If you tell your dh that you are gonig with or without him, it might make him see how serious you are. At the moment, he just expects it all to go away. He is waiting for things to go back to normal, for you to accept his behaviour and stop going on about it.

He has not even begun yet to think about how his behaviour impacts on your and the dcs. It's still all about him. He will have to start to think about that for anything to change.

Stay strong x

winniemum Wed 08-Aug-12 17:53:25

Thanks Fairenuff. I will try relate and go on my own. There isn't much point in him going as he thinks I have the problem, not him. As he said to me, he feels the amount of shouting he's doing isn't increasing, it's my tolerance level that must be decreasing! Maybe it's because I'm just starting to see how awful the situation is and I don't want to tolerate it for the sake of the kids.

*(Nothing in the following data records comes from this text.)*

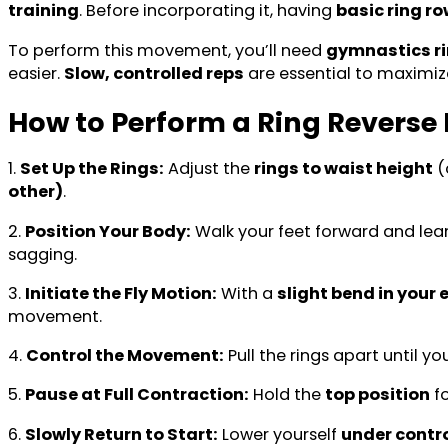
training
. Before incorporating it, having
basic ring r
To perform this movement, you’ll need
gymnastics r
easier.
Slow, controlled reps
are essential to maximi
How to Perform a Ring Reverse 
1.
Set Up the Rings:
Adjust the
rings to waist height
(
other)
.
2.
Position Your Body:
Walk your feet forward and lea
sagging.
3.
Initiate the Fly Motion:
With a
slight bend in your
movement.
4.
Control the Movement:
Pull the rings apart until yo
5.
Pause at Full Contraction:
Hold the
top position
f
6.
Slowly Return to Start:
Lower yourself
under contr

helicopterview Fri 10-Aug-12 04:04:54

winniemum

My ex husband used to shout at me and my dcs.

I cannot tell you what a blessed relief it is to have a peaceful house now. I manage to get the dcs to behave perfectly well by calmly explaining what I want. And no-one attempts to force me into doing things by intimidation.

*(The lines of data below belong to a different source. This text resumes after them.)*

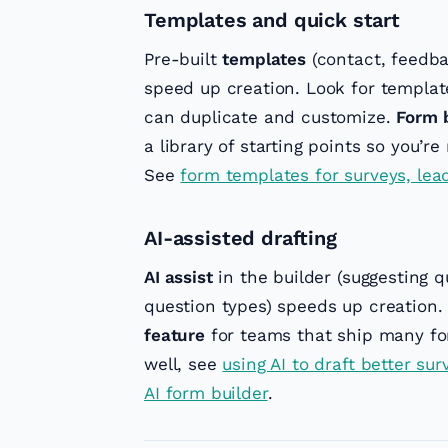
Templates and quick start
Pre-built
templates
(contact, feedbac
speed up creation. Look for templat
can duplicate and customize.
Form b
a library of starting points so you’r
See
form templates for surveys, lea
AI-assisted drafting
AI assist
in the builder (suggesting q
question types) speeds up creation. 
feature
for teams that ship many for
well, see
using AI to draft better su
AI form builder
.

Shouting is bullying, lazy, and emotionally unintelligent. It'd be far more effort for him to enter into a debate about what everyone's roles need to be in the household. Or, god forbid, do his bit.

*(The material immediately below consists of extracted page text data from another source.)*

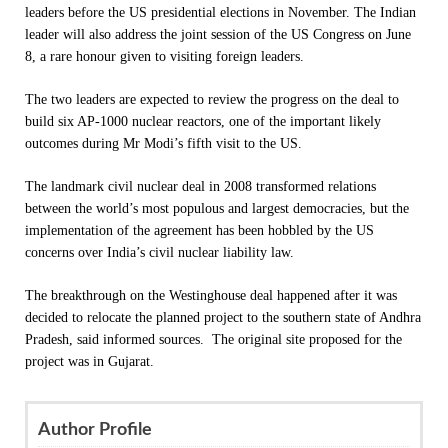
leaders before the US presidential elections in November. The Indian
leader will also address the joint session of the US Congress on
June
8
, a rare honour given to visiting foreign leaders.
The two leaders are expected to review the progress on the deal to
build six AP-1000 nuclear reactors, one of the important likely
outcomes during Mr Modi’s fifth visit to the US.
The landmark civil nuclear deal in 2008 transformed relations
between the world’s most populous and largest democracies, but the
implementation of the agreement has been hobbled by the US
concerns over India’s civil nuclear liability law.
The breakthrough on the Westinghouse deal happened after it was
decided to relocate the planned project to the southern state of Andhra
Pradesh, said informed sources. The original site proposed for the
project was in Gujarat.
Author Profile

I know now that my ex dh was having an affair. He didn't treat me in a loving way at all. The shouting was part of that whole parcel.

It is not loving to shout at you.

He is not treating you as his equal.

I think you probably need to look a bit deeper at your problems with him than this.

achillea Thu 16-Aug-12 09:29:40

Winnie this is intimidating behaviour and happens so that he feels in charge and in control. Great for him, but absolutely devastating for you. It must make you and the dcs feel absolutely worthless. He is prepared to emotionally hurt you AND your precious dcs so that he feels better.

It's easy to say from a distance, but after 20 years you are all deeply involved in this and won't be able to change anything except your own situation. Do you ever feel like you just want to take the kids and get out of there? What would happen if you did?

Ephiny Thu 16-Aug-12 10:04:42

I can't stand shouting (fortunately DH doesn't do it) and will not engage with someone who's shouting at me. I treat it the same as I would a barky dog - turn away, don't acknowledge or respond. If someone has something to say to me they can say it in a polite, non-aggressive way.

I had shouty parents too. When I was little it was frightening, but as a teenager I started to see it as ridiculous and just had contempt for them really. I feel the same way now about adults shouting and stamping around slamming doors etc, like a toddler having a tantrum, it makes me lose all respect for them.

bubalou Thu 16-Aug-12 10:12:34

I don't know what others think but I would shout back.

You said yourself it is not your style. Yes you don't want the children to see and hear shouting but I'd rather them see me sticking up for myself and raising my voice then going into my shell and basically letting him talk to me like that. You're showing them it's OK by not fighting back.

Next time he does it, summon up all the strength you have and really give it to him. Don't lose control. Just go for it. He will be shocked and maybe think twice about it next time.

By the way you sound like a lovely level headed woman - don't let him be a dick!